2.1 Application of platform-specific UML profiles

A typical Jump use case is linked to scenarios in the setting of reverse engineering and forward engineering. These use cases are of particular relevance to migration projects, which aim at reinterpreting existing reengineering processes [44] in light of advanced model-based software engineering approaches [30]. In this respect, UML profiles play an important role as they enable the annotation of models with platform-specific information [66]. To demonstrate a concrete use case, we selected the JPA and Objectify profile from the area of data modeling. The idea is to replace the former profile by the latter one, thereby realizing a change of the data access platform as typically required by “moving-to-the-cloud” scenarios. Figure 1 depicts an excerpt of the PSMs of a typical eCommerce web application, where the platform refers to the selected profiles. From the JPA-based PSM, a sliced PIM is generated that sets the focus solely on the domain classes, i.e., annotated with JPA stereotypes, which are intended to be modified. Even better, this generated PIM interprets JPA stereotypes in terms of native UML concepts. As a result, the accuracy of the PIM is improved because it explicitly captures identifiers, compositions, and more precise multiplicities. These improvements in the PIM demonstrate the practical value of considering platform-specific information in the context of a model-based RE scenario. Furthermore, they leverage the refinement of the PIM toward an Objectify-based PSM without the need to identify mappings between the pertinent platforms. From the produced Objectify-based PSM, program code can be generated by also interpreting applied stereotypes in the context of a FE scenario. For instance, method bodies for CRUD operations can be generated for domain classes as they are indicated by the respective stereotypes and generated code elements can be automatically annotated. Clearly, Jump acts as an enabler for both RE and FE scenarios by providing the required platform-specific profiles.

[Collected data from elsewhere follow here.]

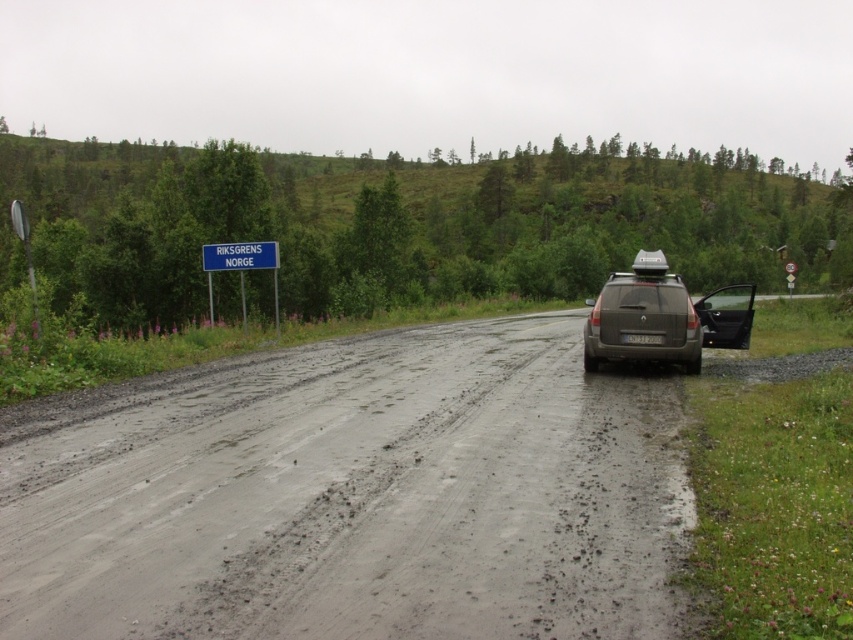 Question: Is wet asphalt road at center smaller than white plastic license plate at center?

Choices:
 (A) no
 (B) yes

Answer: (A)

Question: Which object is positioned farthest from the white plastic license plate at center?

Choices:
 (A) blue plastic sign at upper center
 (B) wet asphalt road at center
 (C) satin silver suv at right
 (D) blue metallic sign at left

Answer: (D)

Question: Can you confirm if wet asphalt road at center is positioned to the right of blue plastic sign at upper center?

Choices:
 (A) yes
 (B) no

Answer: (A)

Question: Which of the following is the closest to the observer?

Choices:
 (A) (641, 336)
 (B) (273, 248)
 (C) (614, 400)
 (D) (259, 262)

Answer: (C)

Question: Which of the following is the closest to the observer?

Choices:
 (A) satin silver suv at right
 (B) blue metallic sign at left
 (C) white plastic license plate at center

Answer: (A)

Question: Does wet asphalt road at center have a lesser width compared to blue metallic sign at left?

Choices:
 (A) yes
 (B) no

Answer: (B) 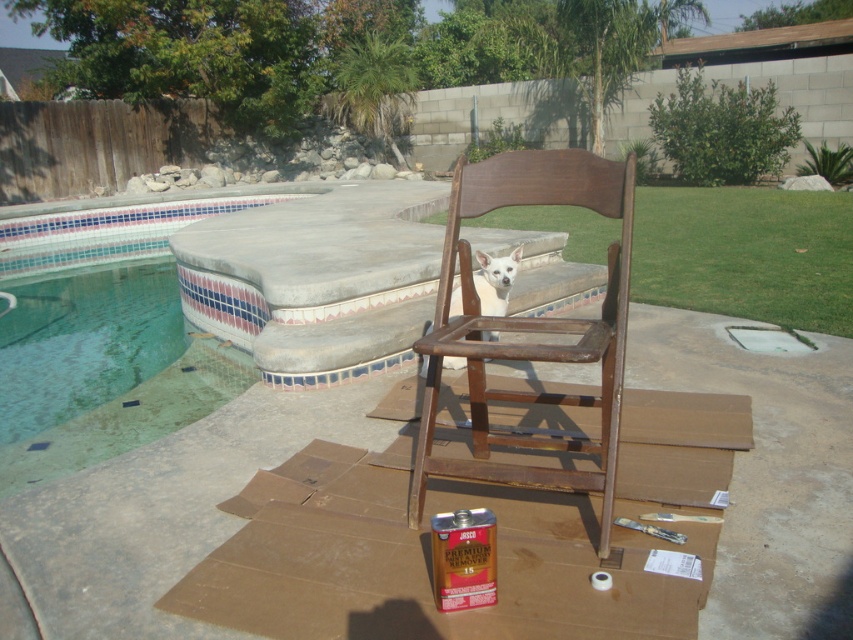 You are planning to place a 3ft wide bench on the deck. Given the green tile swimming pool at upper left and the white smooth dog at center, which object has a greater width to accommodate the bench?

The green tile swimming pool at upper left has a greater width than the white smooth dog at center, so the bench can be placed near the green tile swimming pool at upper left.

You are planning to place a small decorative pot that is 1 foot in diameter on the deck. Considering the rustic wood chair at center and the white smooth dog at center, which object would you need to move to make space for the pot?

The rustic wood chair at center is larger in size than the white smooth dog at center, so you would need to move the rustic wood chair at center to make space for the decorative pot. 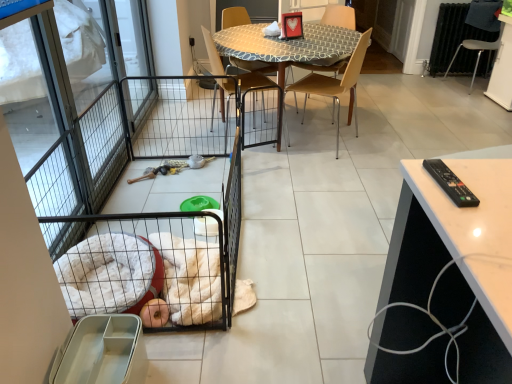 Question: Considering the relative positions of wooden chair at center, the second chair viewed from the right, and black wire pet cage at left in the image provided, is wooden chair at center, the second chair viewed from the right, to the left or to the right of black wire pet cage at left?

Choices:
 (A) right
 (B) left

Answer: (A)

Question: Is wooden chair at center, which is counted as the 3th chair, starting from the left, in front of or behind black wire pet cage at left in the image?

Choices:
 (A) behind
 (B) front

Answer: (A)

Question: Which of these objects is positioned closest to the light brown plastic chair at center, the 3th chair when ordered from right to left?

Choices:
 (A) black wire pet cage at left
 (B) wooden chair at center, the second chair viewed from the right
 (C) metallic silver chair at right, positioned as the 4th chair in left-to-right order
 (D) metallic screen door at left
 (E) wooden chair at center, which is the fourth chair in right-to-left order

Answer: (E)

Question: Estimate the real-world distances between objects in this image. Which object is closer to the metallic silver chair at right, positioned as the 4th chair in left-to-right order?

Choices:
 (A) metallic screen door at left
 (B) patterned fabric table at center
 (C) light brown plastic chair at center, the 3th chair when ordered from right to left
 (D) wooden chair at center, positioned as the first chair in left-to-right order
 (E) white glossy table at right

Answer: (C) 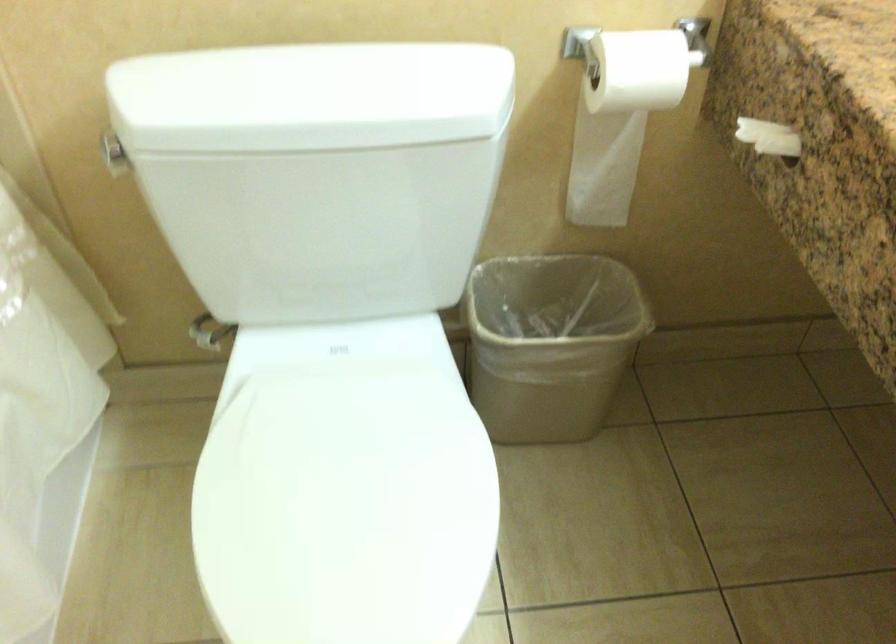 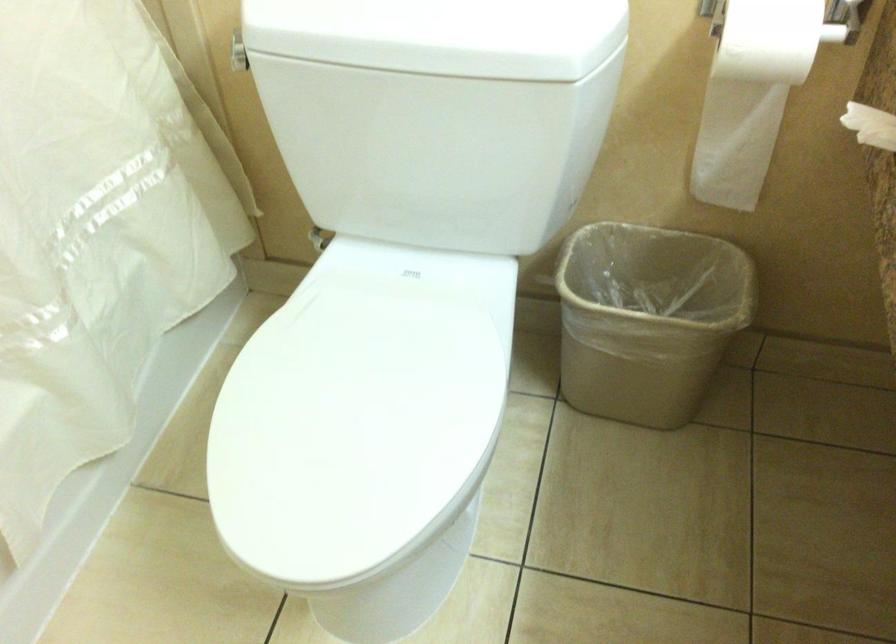 The point at (617,120) is marked in the first image. Where is the corresponding point in the second image?

(752, 93) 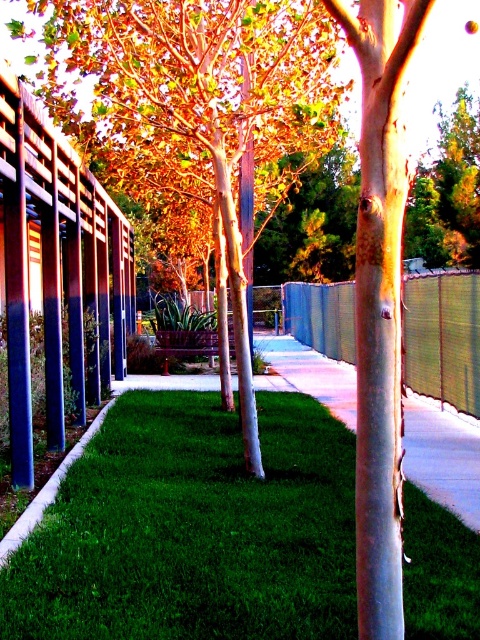 Is green grass at center thinner than smooth white tree at center?

Yes.

Where is `green grass at center`? green grass at center is located at coordinates [193, 529].

You are a GUI agent. You are given a task and a screenshot of the screen. Output one action in this format:
    pyautogui.click(x=<x>, y=<y>)
    Task: Click on the green grass at center
    The height and width of the screenshot is (640, 480).
    Given the screenshot: What is the action you would take?
    pyautogui.click(x=193, y=529)

Which is more to the left, green grass at center or metallic woven fence at center?

green grass at center

Is green grass at center positioned in front of metallic woven fence at center?

That is True.

Is point (285, 480) behind point (434, 276)?

No, (285, 480) is in front of (434, 276).

This screenshot has height=640, width=480. I want to click on green grass at center, so click(x=193, y=529).

This screenshot has height=640, width=480. Describe the element at coordinates (202, 108) in the screenshot. I see `smooth white tree at center` at that location.

Does point (216, 100) lie in front of point (404, 308)?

2.2 Representation of Java annotations in UML

Currently, three significantly different solutions exist to support Java annotations for UML models: The built-in annotation feature of modeling tools is used, a generic profile for Java is provided, which enables capturing annotations and their type declarations, and profiles are offered, which are specific to a Java library or even an application with custom annotation type declarations. The first solution is certainly the most generic one as it goes beyond Java and UML. Clearly, it facilitates capturing Java annotations, though the type declaration of an annotation in terms of a UML element and its application are not connected. A generic profile for Java emulates the representational capabilities of Java’s annotation language. Although with this approach the connection of annotation type declarations and their applications can be ensured, the native support of UML for annotating elements with stereotypes is still neglected. However, stereotypes specifically defined for annotation types would facilitate their application in a controlled UML standard-compliant way as they extend only the required UML meta-classes. From a language engineering perspective, such stereotypes facilitate defining constraints and model operations, such as model analysis or transformations, because they can directly be used in terms of explicit types similar to a meta-class in UML. Jump is based on a conceptual mapping between Java’s annotation language and UML’s profile language [6], which enables the generation of specific stereotypes for corresponding annotation types that in turn leverage platform-specific profiles.
Fig. 2

Metamodel of Java annotations

2.3 Java annotations and UML profiles

Before annotations can be applied on code elements, they need to be declared in terms of annotation types. A rough overview of the main concepts behind annotations in Java is given in the metamodel depicted in Fig. 2. We extracted this metamodel from the JLS8 [64]. AnnotationTypes declare the possible annotations for code elements and may have, similar to Java interface declarations, optional modifiers. They are identified by a name. AnnotationTypes may themselves be subject for annotations. An Annotation references to its type and composes ElementValuePairs. They capture values passed to an annotation. Most importantly for the context of this work is the target annotation that is represented in the metamodel as an attribute for simplicity reasons. It is a meta-annotation because it can only be applied to declared annotation types to indicate the code elements that are valid bases for an application of an AnnotationType. The set of valid bases are captured by the literals of ElementType enumeration. Note that we omitted the newly introduced TypeUse and TypeParameter literals as they are considered as part of future work. Generally, UML does not support such annotations by default as it would require to extend not only meta-classes but also meta-features, which is not yet supported. The body of an annotation type declaration consists of zero or more AnnotationTypeElements for holding information of AnnotationType applications. They are declared in terms of method signatures with optional modifiers, a mandatory return type and name, and an optional default value that is returned if no custom value is set. The default value needs to conform to the defined return type of the AnnotationTypeElement. For instance, if the defined return type is AnnotationType, the default value needs to be an Annotation, which inherits from ElementValue. This abstract meta-class is specialized by other meta-classes, e.g., ConditionalExpression to support the non-array ReturnTypes and ElementValueArrayInitializer to support one-dimensional arrays thereof. For the sake of brevity, these additional specializations of ElementValue are omitted.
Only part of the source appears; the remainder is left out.